Por estos días, en Ecuador, los decesos de niños no solo provienen de enfermedades prevenibles ni de accidentes fortuitos. Proviene del plomo. En enero de 2025, 46 menores fueron asesinados; cinco de ellos eran bebés de hasta tres años. Murieron en brazos de sus madres, en autos atacados por sicarios, en calles tomadas por el crimen. No son números: tenían nombre, rostro, juguetes sin recoger.
Los niños ya no juegan a ser superhéroes, juegan a ser sicarios. Aprenden a vigilar calles, a entregar droga, a usar un arma. A los 12 años, ya están inmersos en redes de extorsión o microtráfico. ¿Cómo rompemos ese destino?
La niñez ecuatoriana cae en medio del fuego cruzado del crimen organizado. Guayaquil, Durán, Babahoyo, Manta, Esmeraldas… allí ser niño puede ser, a veces, una sentencia de muerte. Los más pequeños mueren como víctimas colaterales; los más grandes, como objetivos o partícipes de las bandas. La tragedia tiene dos caras: la del menor que cae por una bala perdida y la del que empuña un arma por encargo.
Un informe publicado por EL COMERCIO revela un dato escalofriante: en solo un mes (febrero de 2025), 53 menores fueron asesinados. La mayoría, entre 15 y 17 años. Pero también hay bebés de cinco meses y niños de dos años en esta cuenta mortal. ¿Qué tipo de país permite que sus niños mueran así?

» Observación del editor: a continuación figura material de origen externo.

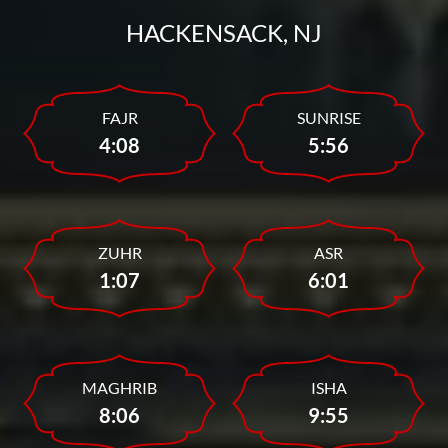
HACKENSACK, NJ
FAJR
SUNRISE
4:08
5:56
ZUHR
ASR
1:07
6:01
MAGHRIB
ISHA
8:06
9:55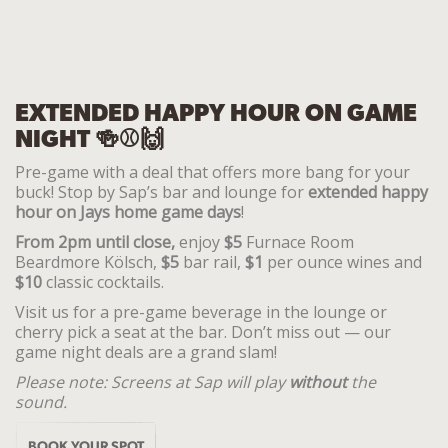
EXTENDED HAPPY HOUR ON GAME
NIGHT 🍻⚾🙌
Pre-game with a deal that offers more bang for your
buck! Stop by Sap’s bar and lounge for
extended happy
hour on
Jays home game days
!
From 2pm until close,
enjoy
$5
Furnace Room
Beardmore Kölsch,
$5
bar rail,
$1
per ounce wines and
$10
classic cocktails.
Visit us for a pre-game beverage in the lounge or
cherry pick a seat at the bar. Don’t miss out — our
game night deals are a grand slam!
Please note:
Screens at Sap will play
without
the
sound.
BOOK YOUR SPOT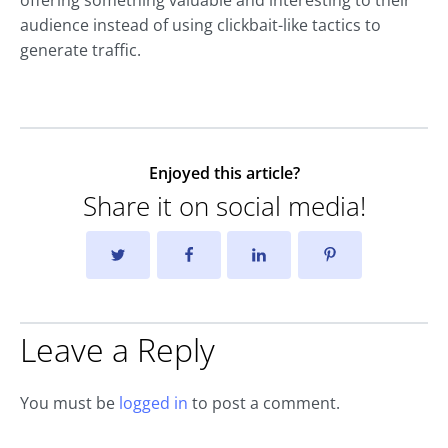
offering something valuable and interesting to their
audience instead of using clickbait-like tactics to
generate traffic.
Enjoyed this article?
Share it on social media!
Leave a Reply
You must be
logged in
to post a comment.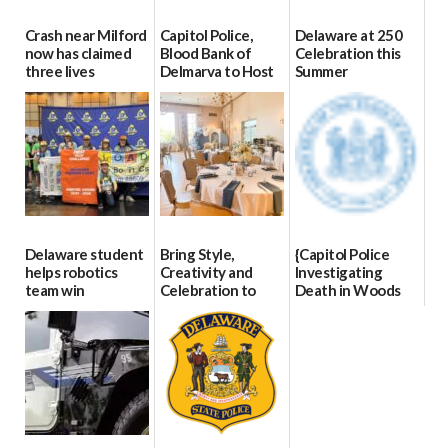
Crash near Milford
Capitol Police,
Delaware at 250
now has claimed
Blood Bank of
Celebration this
three lives
Delmarva to Host
Summer
Blood Drive on July
07/09/2026
06/28/2026
8
07/02/2026
Delaware student
Bring Style,
{Capitol Police
helps robotics
Creativity and
Investigating
team win
Celebration to
Death in Woods
international title
Every Event
Behind Dover
Through The
DMV|Capitol
06/25/2026
Party Girls
Police
investigates death
06/25/2026
in w...
06/04/2026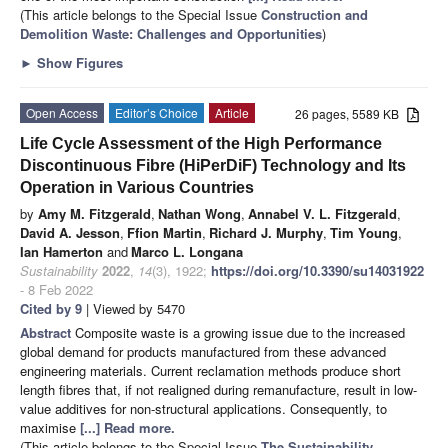
(This article belongs to the Special Issue
Construction and
Demolition Waste: Challenges and Opportunities
)
►
Show Figures
Open Access
Editor’s Choice
Article
26 pages, 5589 KB
Life Cycle Assessment of the High Performance
Discontinuous Fibre (HiPerDiF) Technology and Its
Operation in Various Countries
by
Amy M. Fitzgerald
,
Nathan Wong
,
Annabel V. L. Fitzgerald
,
David A. Jesson
,
Ffion Martin
,
Richard J. Murphy
,
Tim Young
,
Ian Hamerton
and
Marco L. Longana
Sustainability
2022
,
14
(3), 1922;
https://doi.org/10.3390/su14031922
- 8 Feb 2022
Cited by 9
| Viewed by 5470
Abstract
Composite waste is a growing issue due to the increased
global demand for products manufactured from these advanced
engineering materials. Current reclamation methods produce short
length fibres that, if not realigned during remanufacture, result in low-
value additives for non-structural applications. Consequently, to
maximise
[...] Read more.
(This article belongs to the Special Issue
The Sustainability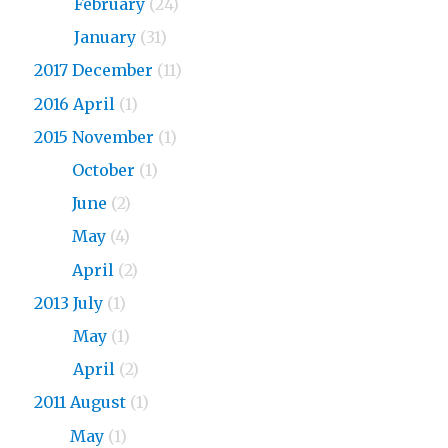
2018
February
(24)
2018
January
(31)
2017 December
(11)
2016 April
(1)
2015 November
(1)
2015
October
(1)
2015
June
(2)
2015
May
(4)
2015
April
(2)
2013 July
(1)
2013
May
(1)
2013
April
(2)
2011 August
(1)
2011
May
(1)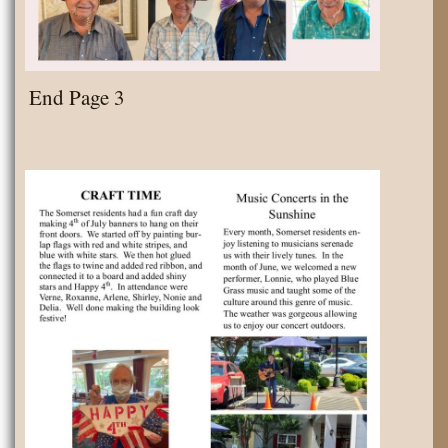
End Page 3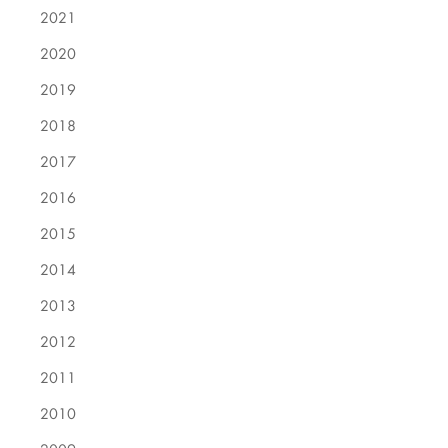
2021
2020
2019
2018
2017
2016
2015
2014
2013
2012
2011
2010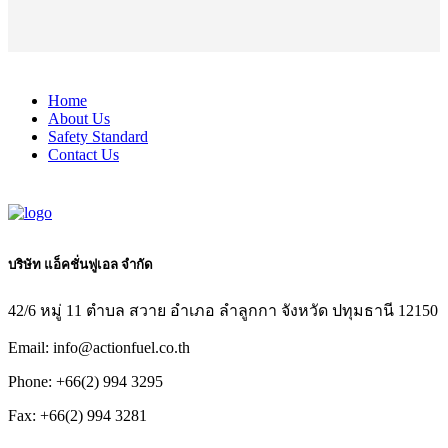
Home
About Us
Safety Standard
Contact Us
บริษัท แอ็คชั่นฟูเอล จำกัด
42/6 หมู่ 11 ตำบล สวาย อำเภอ ลำลูกกา จังหวัด ปทุมธานี 12150
Email: info@actionfuel.co.th
Phone: +66(2) 994 3295
Fax: +66(2) 994 3281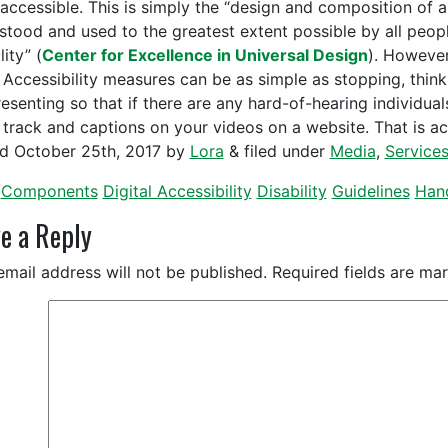
accessible. This is simply the “design and composition of a
stood and used to the greatest extent possible by all people 
lity” (
Center for Excellence in Universal Design
). However
 Accessibility measures can be as simple as stopping, thin
esenting so that if there are any hard-of-hearing individuals
 track and captions on your videos on a website. That is acc
ed
October 25th, 2017
by
Lora
&
filed under
Media
,
Service
Components
Digital Accessibility
Disability
Guidelines
Han
e a Reply
email address will not be published.
Required fields are m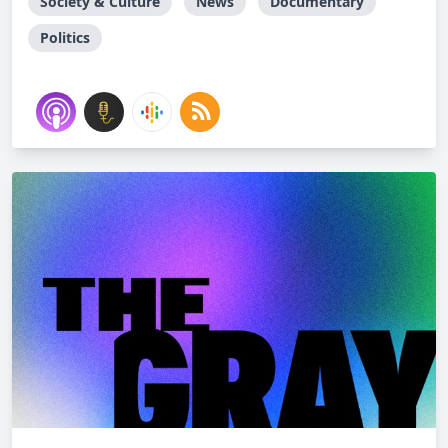
Society & Culture
News
Documentary
Politics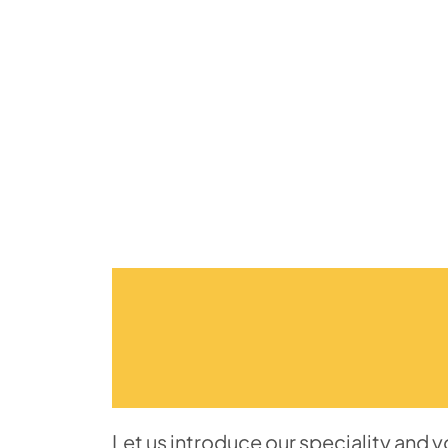
Let us introduce our speciality and 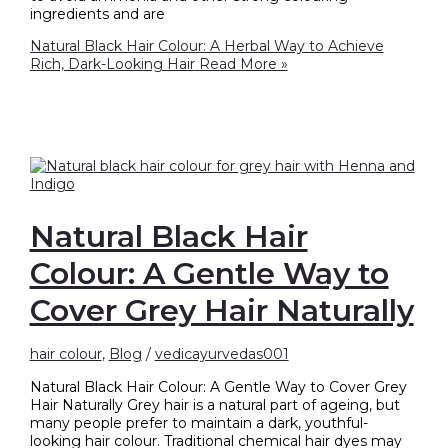
ingredients and are
Natural Black Hair Colour: A Herbal Way to Achieve
Rich, Dark-Looking Hair
Read More »
Natural Black Hair
Colour: A Gentle Way to
Cover Grey Hair Naturally
hair colour
,
Blog
/
vedicayurvedas001
Natural Black Hair Colour: A Gentle Way to Cover Grey
Hair Naturally Grey hair is a natural part of ageing, but
many people prefer to maintain a dark, youthful-
looking hair colour. Traditional chemical hair dyes may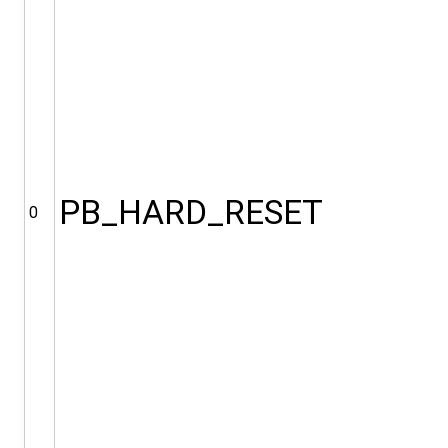
PB_HARD_RESET
0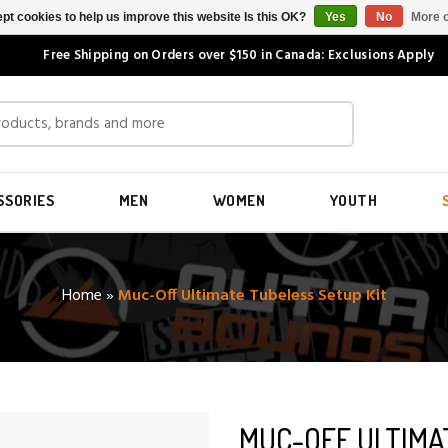
pt cookies to help us improve this website Is this OK?
Yes
No
More o
Free Shipping on Orders over $150 in Canada: Exclusions Apply
SSORIES
MEN
WOMEN
YOUTH
Home
»
Muc-Off Ultimate Tubeless Setup Kit
MUC-OFF ULTIMA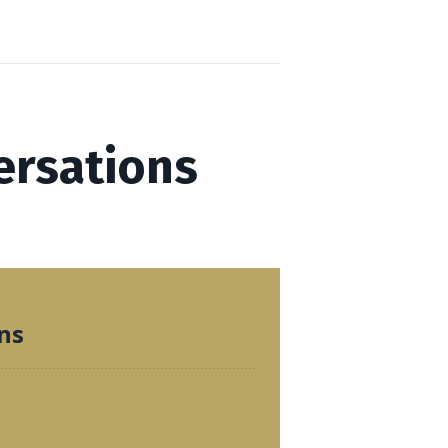
ersations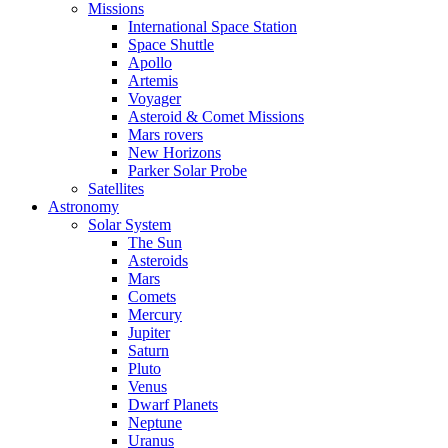
Missions
International Space Station
Space Shuttle
Apollo
Artemis
Voyager
Asteroid & Comet Missions
Mars rovers
New Horizons
Parker Solar Probe
Satellites
Astronomy
Solar System
The Sun
Asteroids
Mars
Comets
Mercury
Jupiter
Saturn
Pluto
Venus
Dwarf Planets
Neptune
Uranus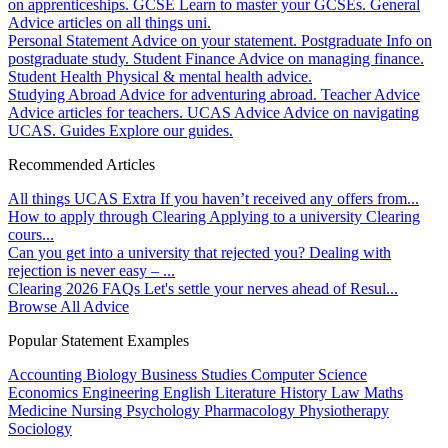
on apprenticeships.
GCSE
Learn to master your GCSEs.
General
Advice articles on all things uni.
Personal Statement
Advice on your statement.
Postgraduate
Info on
postgraduate study.
Student Finance
Advice on managing finance.
Student Health
Physical & mental health advice.
Studying Abroad
Advice for adventuring abroad.
Teacher Advice
Advice articles for teachers.
UCAS Advice
Advice on navigating
UCAS.
Guides
Explore our guides.
Recommended Articles
All things UCAS Extra
If you haven’t received any offers from...
How to apply through Clearing
Applying to a university Clearing
cours...
Can you get into a university that rejected you?
Dealing with
rejection is never easy – ...
Clearing 2026 FAQs
Let's settle your nerves ahead of Resul...
Browse All Advice
Popular Statement Examples
Accounting
Biology
Business Studies
Computer Science
Economics
Engineering
English Literature
History
Law
Maths
Medicine
Nursing
Psychology
Pharmacology
Physiotherapy
Sociology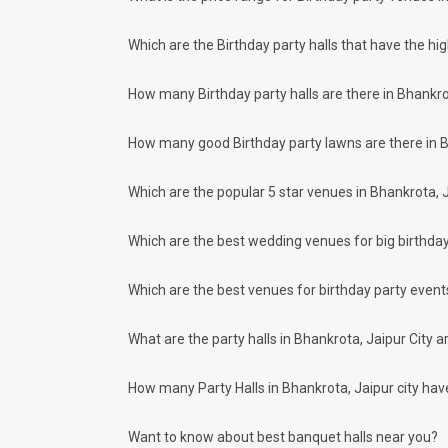
Grand Valley
Kamal Paradise
Moti Palace Marriage Garden
Which are the Birthday party halls that have the hi
EP Mughal Garden
You can have a look at some of the most sought-after small p
How many Birthday party halls are there in Bhankro
Hotel Radiant Star
Kyriad Hotel
How many good Birthday party lawns are there in B
Hotel Kapish Smart
Hotel Vrisa
Lohagarh Fort Resort Jaipur
Which are the popular 5 star venues in Bhankrota, J
. There are 1078 AC banquet halls in Bhankrota, Jaipur whic
If you have your heart set on an outdoor birthday celebratio
Which are the best wedding venues for big birthday
at:
Rasal Heritage Hathoj
Maaruji Palace
Which are the best venues for birthday party events
Shree Rooplaxmis Castle
Shree Rajlaxmi Heavens
What are the party halls in Bhankrota, Jaipur City 
Rajwada Palace Marriage Garden
Bhankrota, Jaipur has 35 5 Star Party Hotels as well. You a
KK Royal Hotel And Convention Centre
How many Party Halls in Bhankrota, Jaipur city have 
Mandawa Haveli
Le Meridien
Want to know about best banquet halls near you?
The Leela Palace Jaipur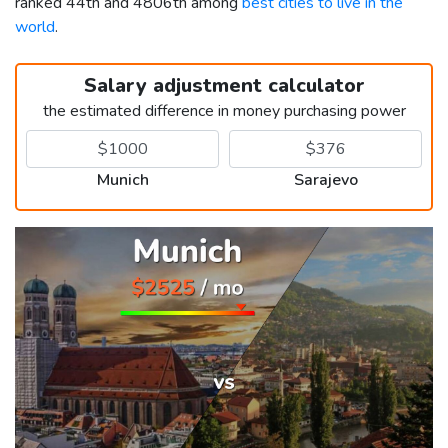
ranked 44th and 4806th among
best cities to live in the
world
.
Salary adjustment calculator
the estimated difference in money purchasing power
Munich
Sarajevo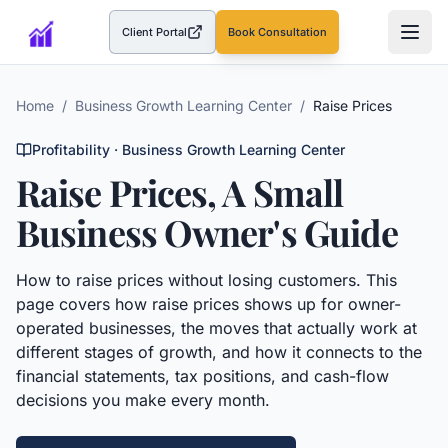
Client Portal
Book Consultation
(opens in a new tab)
Home
/
Business Growth Learning Center
/
Raise Prices
Profitability
· Business Growth Learning Center
Raise Prices
, A Small
Business Owner's Guide
How to raise prices without losing customers.
This
page covers how
raise prices
shows up for owner-
operated businesses, the moves that actually work at
different stages of growth, and how it connects to the
financial statements, tax positions, and cash-flow
decisions you make every month.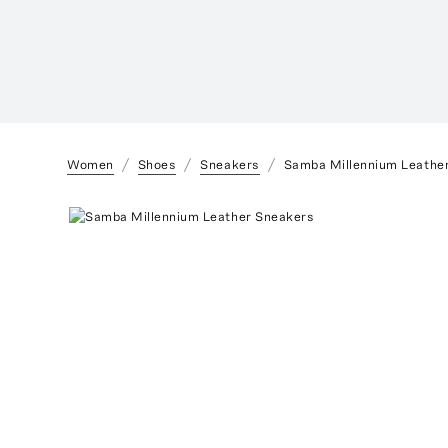
Women
Shoes
Sneakers
Samba Millennium Leathe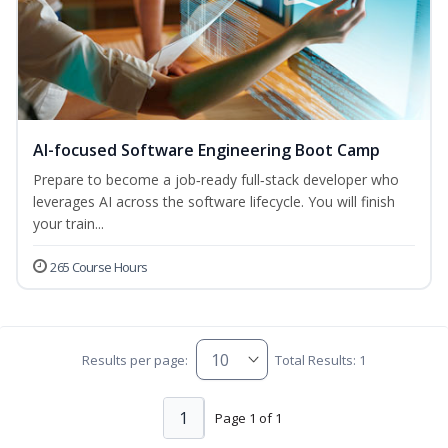
AI-focused Software Engineering Boot Camp
Prepare to become a job‑ready full‑stack developer who
leverages AI across the software lifecycle. You will finish
your train...
265 Course Hours
Results per page:
Total Results: 1
1
Page 1 of 1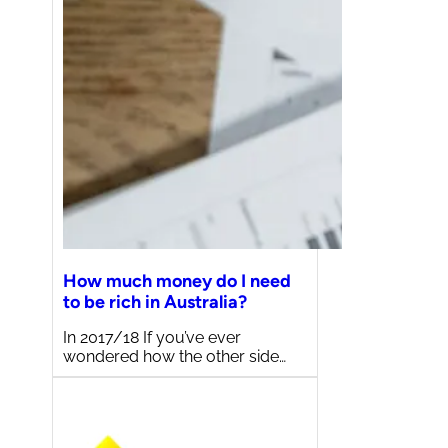
How much money do I need
to be rich in Australia?
In 2017/18 If you’ve ever
wondered how the other side…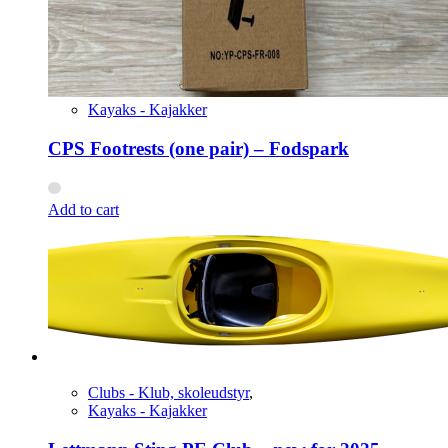
Kayaks - Kajakker
CPS Footrests (one pair) – Fodspark
Add to cart
Clubs - Klub, skoleudstyr
,
Kayaks - Kajakker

Las cifras se disparan, pero el horror no parece conmover lo suficiente. Entre 2019 y 2023, los homicidios de niños y adolescentes crecieron un 640%. La raíz no es solo la violencia, también es el abandono. Lo dicen los expertos citados en el reporte de este Medio: el crimen organizado recluta donde la institucionalidad no llega. En los barrios marginales, los niños encuentran más cerca a los capos que a los profesores.
La sociedad, en lugar de protegerlos, los criminaliza. No los reconoce como víctimas del crimen organizado ni como sobrevivientes de trata de personas. Les niega su humanidad y los suma a las estadísticas de delincuencia. Esta doble criminalización perpetúa el círculo: más marginación, más violencia, más muerte.
En provincias como Los Ríos, Guayas, Esmeraldas y Manabí, los niños ya no juegan a ser superhéroes, juegan a ser sicarios. Aprenden a vigilar calles, a entregar droga, a usar un arma. A los 12 años, ya están inmersos en redes de extorsión o microtráfico. ¿Cómo rompemos ese destino?
La respuesta empieza por mirar hacia adentro. Por dejar de ignorar. Cada niño asesinado no solo es una vida truncada; es un testimonio de nuestro fracaso colectivo. Es la prueba de que como sociedad estamos incumpliendo la promesa más básica: cuidar a quienes no pueden defenderse.
Este país necesita políticas urgentes en territorios vulnerables. Necesita más acción. Porque si no somos capaces de proteger a nuestros niños, el futuro se nos va de las manos.